The aim of this article is to understand the genesis of narratives around menstruation in terms of social power structures and explaining how the present narratives around menstruation add to the status that womxn and menstruators have in the social order. The article will analyse the emergence of Second Wave Feminism and the subsequent Women’s Health Movement, followed by an analysis of Third-wave feminism and the radicalized menstrual consciousness. It seeks to parallelly place new forms of menstrual activism with the advent of modern queer feminism.


Feminism and Menstruation: A History

There are few terms used in modern parlance which can yield reactions as polar and prompt as Feminism and Menstruation. In the broadest possible sense, feminism can be used to describe a political, cultural or economic movement aimed at establishing equal rights and legal protection for women. Feminism includes sociological, political and philosophical theories relating to gender equality, as well as the force needed to advocate campaigns rights for women. Although the term ‘feminist’ did not come into popular understanding until the 1970s, its use in the public sphere was sporadically present earlier. One example of this is Katherine Hepburn speaking of the "feminist movement" in the 1942 film Woman of the Year. The history of feminism can be understood by dividing it into three waves.

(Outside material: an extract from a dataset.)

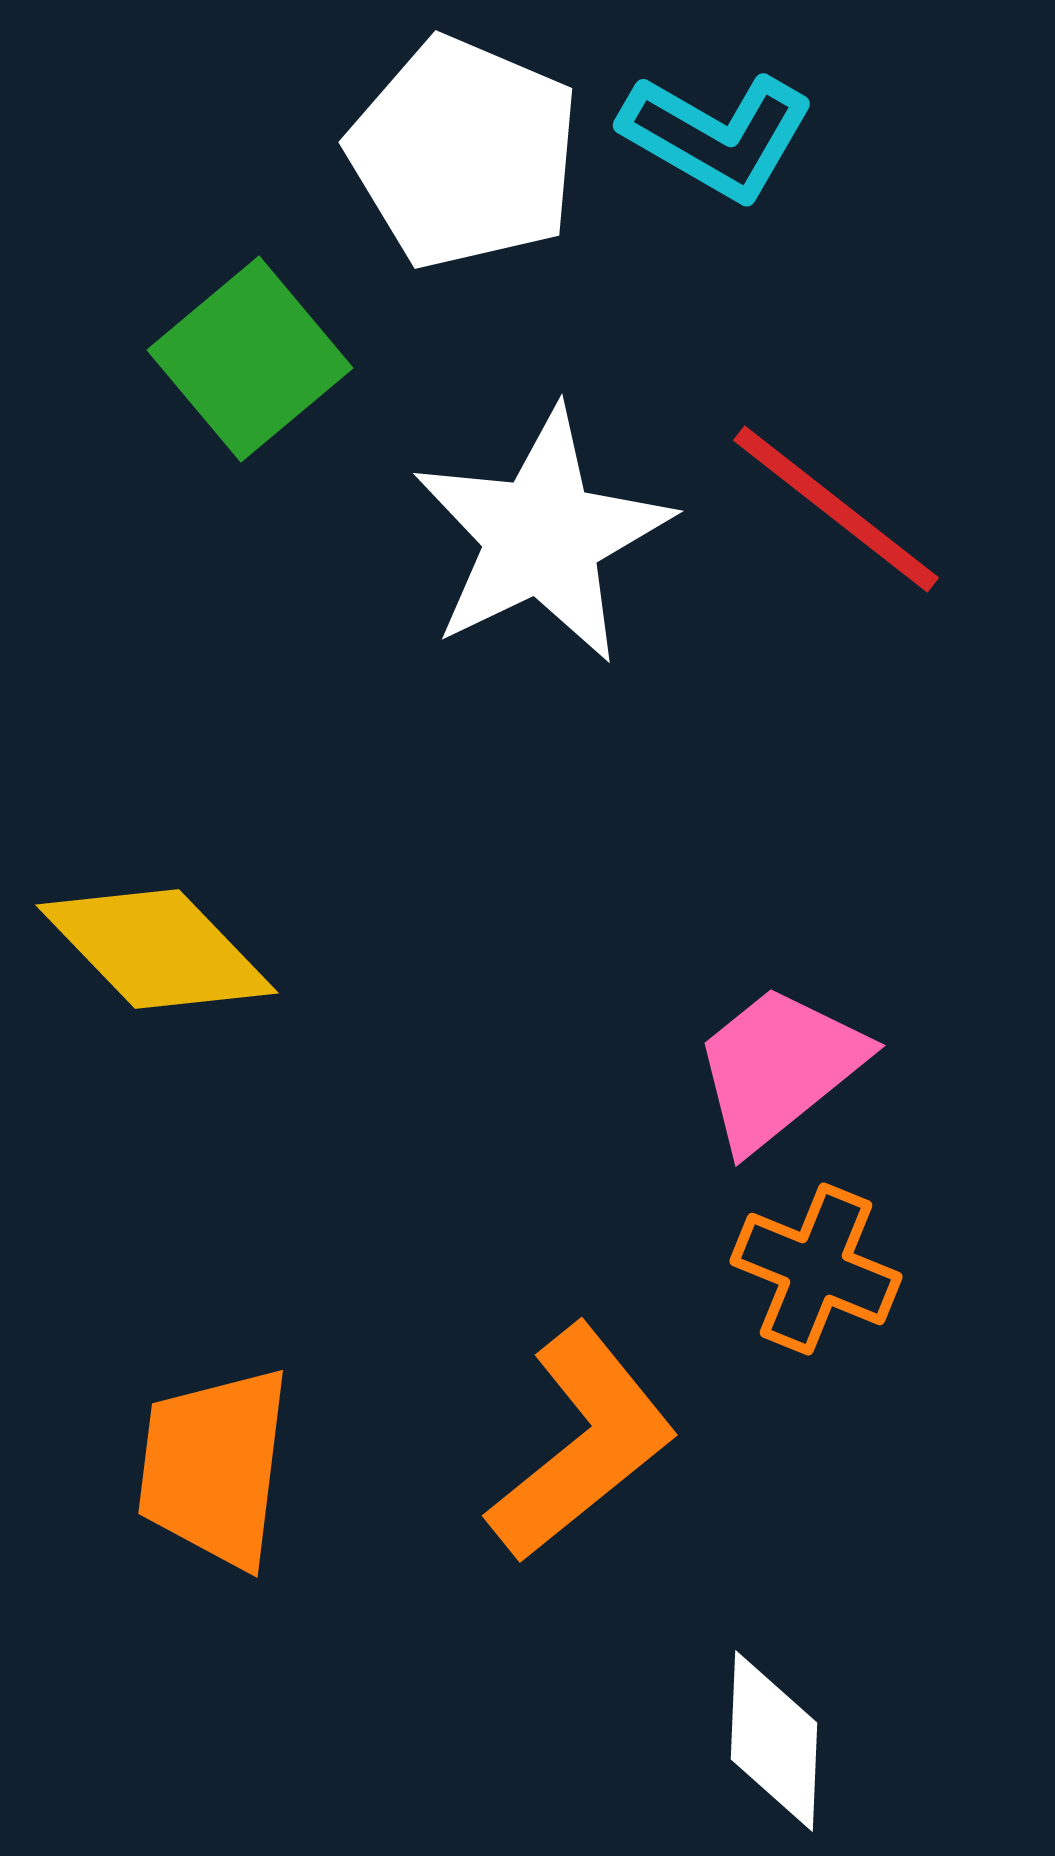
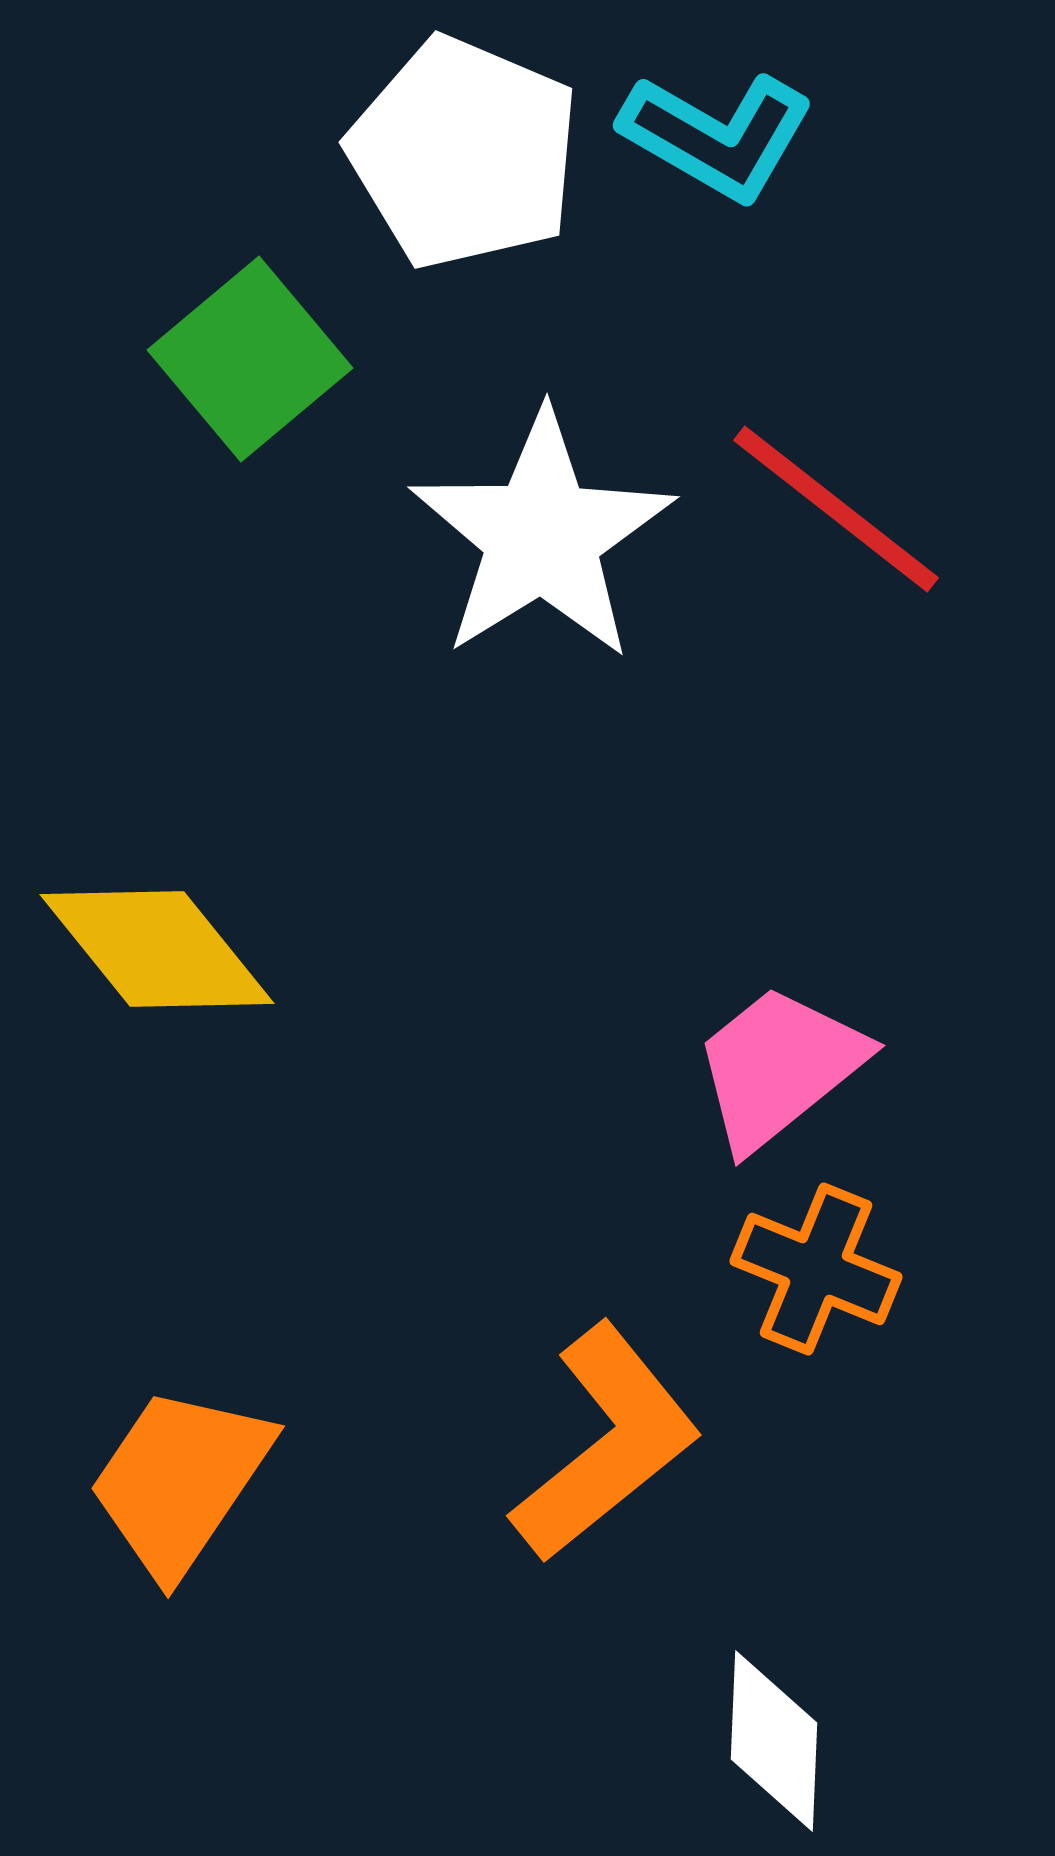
white star: rotated 6 degrees counterclockwise
yellow diamond: rotated 5 degrees clockwise
orange L-shape: moved 24 px right
orange trapezoid: moved 34 px left, 14 px down; rotated 27 degrees clockwise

Roughly, the first feminist wave was in the nineteenth and early twentieth centuries, the second was in the 1960s and 1970s, and the third extends from the 1990s to the present.


While the underlying current of all three waves is greater rights and equality for women, the aims, common path and mobilisation they concurred were drastically different. What started as an extended period of feminist activity in the USA and UK aiming at equal contract and property rights for women, soon morphed into the growing demand for a better quality of life altogether, with raised demands for suffrage, and better sexual, reproductive and economic rights. The latter part of the movement paved a clear path for second-wave feminism. Decades of struggle for cultural, economic and social equality, can be summed up in the phrase “The Personal is Political”, coined by the feminist activist and author Carol Hanisch. Starting in the 1990s, the third wave of feminism sought to build upon the perceived failures of the second wave, and often focuses on “micro-politics”, challenging the paradigm of femininity created by its predecessor.

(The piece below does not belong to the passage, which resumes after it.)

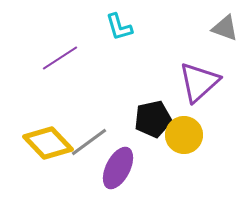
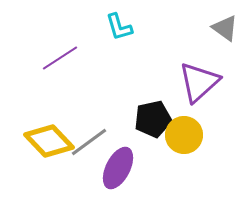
gray triangle: rotated 16 degrees clockwise
yellow diamond: moved 1 px right, 2 px up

A process as intricately perceived and related to the experiences of femininity, one would assume that menstruation would find absolute representation in feminist literature. However, this is not the case, and as an ironic reality, any literature on menstruation was scarce before the 1970s and 1980s. A plethora of feminist scholarship on women’s bodies work exists pertaining to the reproductive systems, menstruation likely suffered under the shadows since it did not exactly collaborate with the core issues second-wave feminism was fighting for.

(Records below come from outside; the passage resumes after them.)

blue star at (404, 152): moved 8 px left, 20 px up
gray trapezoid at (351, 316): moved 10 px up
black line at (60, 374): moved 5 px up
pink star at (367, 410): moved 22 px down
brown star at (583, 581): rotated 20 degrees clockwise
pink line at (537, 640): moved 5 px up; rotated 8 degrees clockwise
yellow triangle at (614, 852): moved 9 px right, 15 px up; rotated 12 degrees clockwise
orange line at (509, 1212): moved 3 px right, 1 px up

Second Wave Feminism and the Women’s Health Movement

Second-wave feminism had a set of social issues that it focused largely upon in its fight for reproductive rights, ranging from the establishment of rape crisis centres and battered women shelters, while parallelly fighting for an end to workplace discrimination and harassment. The movement tried to make women conscious of their bodies and its unique processes by initiating the widespread women’s health movement, but in terms of menstrual activism. It was more reactive than proactive, mobilising only in the face of extreme health conditions, like Toxic Shock Syndrome.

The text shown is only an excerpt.